Team rocket 2. Team rocket in The second generation weren’t as good, although cutting off slowpoke tails for profit gives them some points. They had no problem kidnapping the radio tower director and impersonating him, and they sent radio waves out to make Pokemon evolve earlier, and most likely causing them pain. But their goals seemed to mostly rotate around finding Giovanni. 
Why? See, that other guy was doing a great job with running team rocket, why didn’t he keep it up? He could have just kept up being the evil leader and no one would have questioned him. Having the base under that shop wasn’t wise though. If you’re going to force Pokemon to evolve early in one specific area, don’t have your main base that close to it. Not to mention that they announced that they were in the radio tower. Not the brightest move. This team rocket didn’t bother with legendary Pokemon either.
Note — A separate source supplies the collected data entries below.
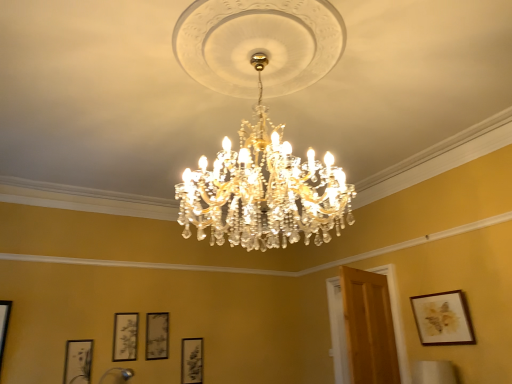 The height and width of the screenshot is (384, 512). What do you see at coordinates (125, 337) in the screenshot? I see `matte black picture frame at lower center, the third picture frame when ordered from back to front` at bounding box center [125, 337].

Find the location of a particular element. wooden framed artwork at upper right, the first picture frame positioned from the front is located at coordinates (443, 319).

Where is `matte black picture frame at lower center, arranged as the second picture frame when viewed from the right`? matte black picture frame at lower center, arranged as the second picture frame when viewed from the right is located at coordinates tap(192, 361).

Locate an element on the screen. This screenshot has width=512, height=384. matte black picture frame at lower left, which is the 2th picture frame from front to back is located at coordinates click(x=78, y=361).

Would you say metallic blue lamp at lower center, arranged as the second lamp when viewed from the front, is outside matte black picture frame at lower center, the 2th picture frame viewed from the back?

That's correct, metallic blue lamp at lower center, arranged as the second lamp when viewed from the front, is outside of matte black picture frame at lower center, the 2th picture frame viewed from the back.

From the image's perspective, is metallic blue lamp at lower center, which is the 1th lamp from back to front, above matte black picture frame at lower center, the fourth picture frame when ordered from front to back?

No, from the image's perspective, metallic blue lamp at lower center, which is the 1th lamp from back to front, is not above matte black picture frame at lower center, the fourth picture frame when ordered from front to back.

Looking at the image, does metallic blue lamp at lower center, which is the 1th lamp from back to front, seem bigger or smaller compared to matte black picture frame at lower center, the fourth picture frame when ordered from front to back?

metallic blue lamp at lower center, which is the 1th lamp from back to front, is bigger than matte black picture frame at lower center, the fourth picture frame when ordered from front to back.

Which object is positioned more to the right, metallic blue lamp at lower center, the first lamp positioned from the left, or matte black picture frame at lower center, which appears as the 3th picture frame when viewed from the left?

matte black picture frame at lower center, which appears as the 3th picture frame when viewed from the left.

Is matte black picture frame at lower left, acting as the first picture frame starting from the left, thinner than matte black picture frame at lower center, the fourth picture frame positioned from the right?

In fact, matte black picture frame at lower left, acting as the first picture frame starting from the left, might be wider than matte black picture frame at lower center, the fourth picture frame positioned from the right.

How far apart are matte black picture frame at lower left, placed as the fifth picture frame when sorted from right to left, and matte black picture frame at lower center, arranged as the second picture frame when viewed from the left?

They are 35.37 centimeters apart.

How different are the orientations of matte black picture frame at lower left, acting as the first picture frame starting from the left, and matte black picture frame at lower center, arranged as the second picture frame when viewed from the left, in degrees?

matte black picture frame at lower left, acting as the first picture frame starting from the left, and matte black picture frame at lower center, arranged as the second picture frame when viewed from the left, are facing 0.00585 degrees away from each other.

In the scene shown: From a real-world perspective, which is physically above, matte black picture frame at lower left, which is the 2th picture frame from front to back, or matte black picture frame at lower center, the third picture frame when ordered from back to front?

In real-world perspective, matte black picture frame at lower center, the third picture frame when ordered from back to front, is above.

Which object is positioned more to the right, matte black picture frame at lower left, which is the 2th picture frame from front to back, or matte black picture frame at lower center, which is the 4th picture frame from left to right?

From the viewer's perspective, matte black picture frame at lower center, which is the 4th picture frame from left to right, appears more on the right side.

Considering the positions of points (73, 371) and (184, 377), is point (73, 371) closer to camera compared to point (184, 377)?

Yes, point (73, 371) is in front of point (184, 377).

Considering the relative sizes of matte black picture frame at lower left, marked as the fourth picture frame in a back-to-front arrangement, and matte black picture frame at lower center, arranged as the second picture frame when viewed from the right, in the image provided, is matte black picture frame at lower left, marked as the fourth picture frame in a back-to-front arrangement, taller than matte black picture frame at lower center, arranged as the second picture frame when viewed from the right,?

No.

Which of these two, matte black picture frame at lower left, acting as the first picture frame starting from the left, or matte black picture frame at lower center, arranged as the second picture frame when viewed from the right, is bigger?

Bigger between the two is matte black picture frame at lower left, acting as the first picture frame starting from the left.

Is wooden framed artwork at upper right, the first picture frame positioned from the front, spatially inside matte black picture frame at lower center, the third picture frame when ordered from back to front, or outside of it?

wooden framed artwork at upper right, the first picture frame positioned from the front, is not inside matte black picture frame at lower center, the third picture frame when ordered from back to front, it's outside.

Based on the photo, considering the sizes of objects wooden framed artwork at upper right, which ranks as the 5th picture frame in back-to-front order, and matte black picture frame at lower center, the fourth picture frame positioned from the right, in the image provided, who is bigger, wooden framed artwork at upper right, which ranks as the 5th picture frame in back-to-front order, or matte black picture frame at lower center, the fourth picture frame positioned from the right,?

wooden framed artwork at upper right, which ranks as the 5th picture frame in back-to-front order, is bigger.

Considering the positions of objects wooden framed artwork at upper right, marked as the 1th picture frame in a right-to-left arrangement, and matte black picture frame at lower center, the third picture frame when ordered from back to front, in the image provided, who is in front, wooden framed artwork at upper right, marked as the 1th picture frame in a right-to-left arrangement, or matte black picture frame at lower center, the third picture frame when ordered from back to front,?

wooden framed artwork at upper right, marked as the 1th picture frame in a right-to-left arrangement.

From a real-world perspective, between wooden framed artwork at upper right, marked as the 1th picture frame in a right-to-left arrangement, and matte black picture frame at lower center, the fourth picture frame positioned from the right, who is vertically higher?

wooden framed artwork at upper right, marked as the 1th picture frame in a right-to-left arrangement, is physically above.

Is point (105, 380) closer or farther from the camera than point (134, 359)?

Point (105, 380) is closer to the camera than point (134, 359).

From a real-world perspective, who is located higher, metallic blue lamp at lower center, acting as the first lamp starting from the bottom, or matte black picture frame at lower center, the third picture frame when ordered from back to front?

matte black picture frame at lower center, the third picture frame when ordered from back to front, from a real-world perspective.

Is metallic blue lamp at lower center, which is counted as the 2th lamp, starting from the top, smaller than matte black picture frame at lower center, the third picture frame when ordered from back to front?

No.

Considering the sizes of objects matte black picture frame at lower left, marked as the fourth picture frame in a back-to-front arrangement, and clear crystal chandelier at center, positioned as the second lamp in bottom-to-top order, in the image provided, who is shorter, matte black picture frame at lower left, marked as the fourth picture frame in a back-to-front arrangement, or clear crystal chandelier at center, positioned as the second lamp in bottom-to-top order,?

matte black picture frame at lower left, marked as the fourth picture frame in a back-to-front arrangement, is shorter.

Consider the image. Is matte black picture frame at lower left, which is the 2th picture frame from front to back, positioned in front of clear crystal chandelier at center, which is the 2th lamp from left to right?

No, matte black picture frame at lower left, which is the 2th picture frame from front to back, is further to the viewer.

Locate an element on the screen. Image resolution: width=512 pixels, height=384 pixels. the 2nd lamp counting from the right of the matte black picture frame at lower left, which is the 2th picture frame from front to back is located at coordinates (262, 123).

Does matte black picture frame at lower left, marked as the fourth picture frame in a back-to-front arrangement, turn towards clear crystal chandelier at center, which is the 1th lamp in right-to-left order?

Yes, matte black picture frame at lower left, marked as the fourth picture frame in a back-to-front arrangement, is aimed at clear crystal chandelier at center, which is the 1th lamp in right-to-left order.

From the picture: Which object is thinner, wooden framed artwork at upper right, the first picture frame positioned from the front, or clear crystal chandelier at center, which is the 2th lamp from left to right?

Thinner between the two is wooden framed artwork at upper right, the first picture frame positioned from the front.

From the picture: Is wooden framed artwork at upper right, which is counted as the fifth picture frame, starting from the left, aimed at clear crystal chandelier at center, positioned as the second lamp in bottom-to-top order?

Yes.

Is wooden framed artwork at upper right, the first picture frame positioned from the front, positioned beyond the bounds of clear crystal chandelier at center, positioned as the second lamp in bottom-to-top order?

Indeed, wooden framed artwork at upper right, the first picture frame positioned from the front, is completely outside clear crystal chandelier at center, positioned as the second lamp in bottom-to-top order.

This screenshot has height=384, width=512. In order to click on picture frame that is the 2nd one when counting rightward from the metallic blue lamp at lower center, acting as the first lamp starting from the bottom in this screenshot , I will do `click(157, 335)`.

Find the location of `picture frame located on the left of matte black picture frame at lower center, which ranks as the third picture frame in front-to-back order`. picture frame located on the left of matte black picture frame at lower center, which ranks as the third picture frame in front-to-back order is located at coordinates (78, 361).

Looking at this image, which object lies nearer to the anchor point matte black picture frame at lower center, the third picture frame when ordered from back to front, matte black picture frame at lower center, positioned as the third picture frame in right-to-left order, or metallic blue lamp at lower center, which is counted as the 2th lamp, starting from the top?

matte black picture frame at lower center, positioned as the third picture frame in right-to-left order, lies closer to matte black picture frame at lower center, the third picture frame when ordered from back to front, than the other object.

Which object lies further to the anchor point clear crystal chandelier at center, which ranks as the 2th lamp in back-to-front order, matte black picture frame at lower left, acting as the first picture frame starting from the left, or matte black picture frame at lower center, the fourth picture frame when ordered from front to back?

matte black picture frame at lower left, acting as the first picture frame starting from the left, lies further to clear crystal chandelier at center, which ranks as the 2th lamp in back-to-front order, than the other object.

Which object lies nearer to the anchor point matte black picture frame at lower center, the fourth picture frame positioned from the right, wooden framed artwork at upper right, which ranks as the 5th picture frame in back-to-front order, or matte black picture frame at lower center, the fourth picture frame when ordered from front to back?

Among the two, matte black picture frame at lower center, the fourth picture frame when ordered from front to back, is located nearer to matte black picture frame at lower center, the fourth picture frame positioned from the right.

Estimate the real-world distances between objects in this image. Which object is further from wooden framed artwork at upper right, which ranks as the 5th picture frame in back-to-front order, matte black picture frame at lower center, positioned as the first picture frame in back-to-front order, or clear crystal chandelier at center, which ranks as the 2th lamp in back-to-front order?

matte black picture frame at lower center, positioned as the first picture frame in back-to-front order, is positioned further to the anchor wooden framed artwork at upper right, which ranks as the 5th picture frame in back-to-front order.

Estimate the real-world distances between objects in this image. Which object is further from clear crystal chandelier at center, which ranks as the 2th lamp in back-to-front order, matte black picture frame at lower center, which ranks as the third picture frame in front-to-back order, or wooden framed artwork at upper right, which is counted as the fifth picture frame, starting from the left?

matte black picture frame at lower center, which ranks as the third picture frame in front-to-back order, is further to clear crystal chandelier at center, which ranks as the 2th lamp in back-to-front order.

Which object lies nearer to the anchor point matte black picture frame at lower center, the 5th picture frame in the front-to-back sequence, wooden framed artwork at upper right, which is counted as the fifth picture frame, starting from the left, or clear crystal chandelier at center, which ranks as the 2th lamp in back-to-front order?

wooden framed artwork at upper right, which is counted as the fifth picture frame, starting from the left, is positioned closer to the anchor matte black picture frame at lower center, the 5th picture frame in the front-to-back sequence.

Which object lies nearer to the anchor point matte black picture frame at lower center, positioned as the third picture frame in right-to-left order, matte black picture frame at lower center, which is the 4th picture frame from left to right, or clear crystal chandelier at center, placed as the 1th lamp when sorted from top to bottom?

matte black picture frame at lower center, which is the 4th picture frame from left to right, is closer to matte black picture frame at lower center, positioned as the third picture frame in right-to-left order.

From the picture: From the image, which object appears to be farther from clear crystal chandelier at center, which is the 2th lamp from left to right, matte black picture frame at lower center, the 2th picture frame viewed from the back, or matte black picture frame at lower left, marked as the fourth picture frame in a back-to-front arrangement?

Among the two, matte black picture frame at lower left, marked as the fourth picture frame in a back-to-front arrangement, is located further to clear crystal chandelier at center, which is the 2th lamp from left to right.

Locate an element on the screen. picture frame situated between matte black picture frame at lower center, which ranks as the third picture frame in front-to-back order, and matte black picture frame at lower center, the 5th picture frame in the front-to-back sequence, from left to right is located at coordinates (157, 335).

You are a GUI agent. You are given a task and a screenshot of the screen. Output one action in this format:
    pyautogui.click(x=<x>, y=<y>)
    Task: Click on the lamp located between clear crystal chandelier at center, the 1th lamp when ordered from front to back, and matte black picture frame at lower center, the 2th picture frame viewed from the back, in the depth direction
    
    Given the screenshot: What is the action you would take?
    117,375

I want to click on picture frame between matte black picture frame at lower center, positioned as the third picture frame in right-to-left order, and wooden framed artwork at upper right, which ranks as the 5th picture frame in back-to-front order, from left to right, so (192, 361).

Identify the location of lamp situated between matte black picture frame at lower left, acting as the first picture frame starting from the left, and matte black picture frame at lower center, which appears as the 3th picture frame when viewed from the left, from left to right. The image size is (512, 384). (117, 375). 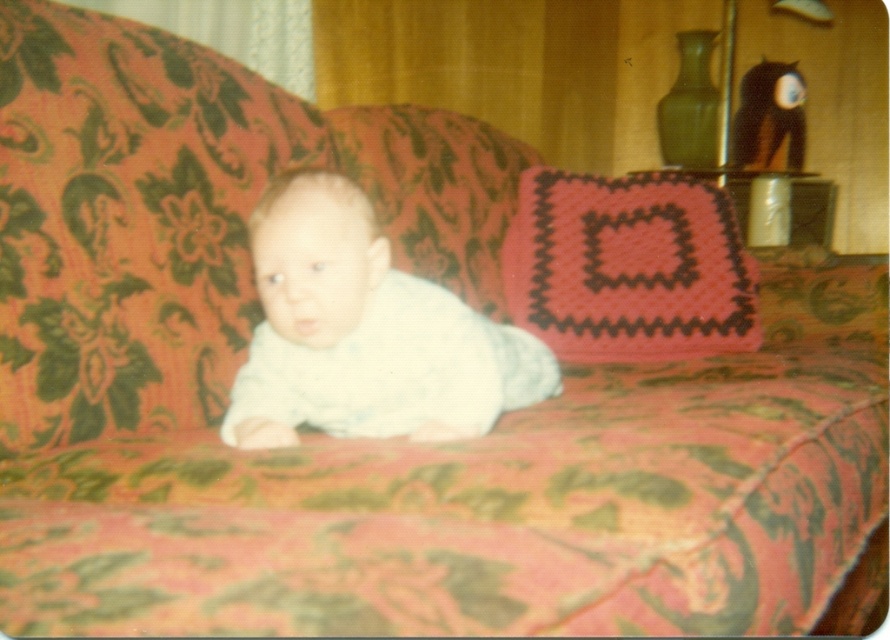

There’s my stupidly long analysis of the evil teams, thanks for reading. (And the best team is really the one in ranger two, but I’m not going into spin offs.)  

 earl brainwashed Cyrus


----------



## VelvetEspeon (Feb 17, 2009)

I'm a Team Rocket fan, but mainly because of Jessie, James, and Meowth.


----------



## Ether's Bane (Feb 23, 2009)

Silph Co. was HAAAAAAARD.

That is all.


----------



## Dragonclaw (Feb 25, 2009)

I prefer Team Galactic personally. But Rocket had better designs.


----------



## Autumn (Feb 25, 2009)

<3 Rockets

However, the problem I have with them is that, even if they were attempting to dominate the world, it never really... _looked_ like it. I mean, they took over Silph for... what? I don't think the true reason why was ever detailed. G/S/C Rockets remind me vaguely of the Dim Suns: both teams were trying to control Pokémon, and... for what? It's for that reason that Magma/Aqua/Galactic appeal to me some - they actually had true goals. Magma and Aqua's could hardly be considered evil, but in Emerald it brings on chaos and almost-destruction. Galactic almost managed to _actually_ dominate the world.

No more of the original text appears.